Residents have been delighted by the news that Exeter could succeed ‘Jewel in the Crown of the Empire’ Hull as the next City of Culture.
The Whip can exclusively reveal the five-pronged attack the proposed bid will lay out for the panel of judges who decide the next winner.
Boasting ‘at least four’ Indian restaurants, two whole Pret a Mangers, and kebabs that are somehow both ‘best’ and ‘mega’, Exeter clearly has its finger on the zeitgeist of urban dining. And what does Hull have to offer? That’s right, a mug of brown River Hull water served with a side of worryingly high violent crime statistics.
Many have been known to forgo an insipid Saturday mic and guitar night at Phoenix for the authenticity of a bloke from Taunton honking a digeridoo outside Boots. Having been described as equal parts ‘enigmatic’ and ‘sexually charged’, performances from wind-bender provide nothing short of a spiritual awakening.
3. Night life
Iconic campus club The Lemon Grove, known affectionately as ‘The Lemmy’, flooded earlier this term. When the organisers were asked “with what?” they seemed confused, although everyone knows it was definitely not people.
4. Social diversity
“If I have to breath the same air as someone from Old LaFrowda I will physically pull out my own lungs for dry cleaning”, say residents of Holland Hall in unison at the start of every term. “It is so great to see people here from all the different corners of Surrey,” added another.
5. A Capella scene
We say scene, but really, the scene and wider city have been dominated the excellent Semi-Toned for as long as we can remember.

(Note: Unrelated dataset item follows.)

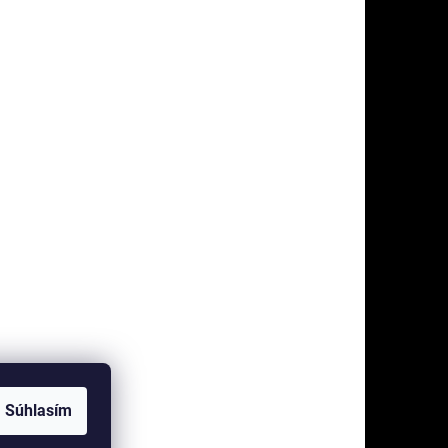
Súhlasím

Bringing pre-pubescent harmonies to our ears every time two of them spot each other in Top Top, or literally anywhere ever, a bid for City of Culture would feel hollow without them.
With fierce competition from such beloved and well-known family destinations as ‘Costa Del Salford’ and ‘Sunny Scunthorpe’, The Whip offers its full support, based on this impressive proposal, to Exeter.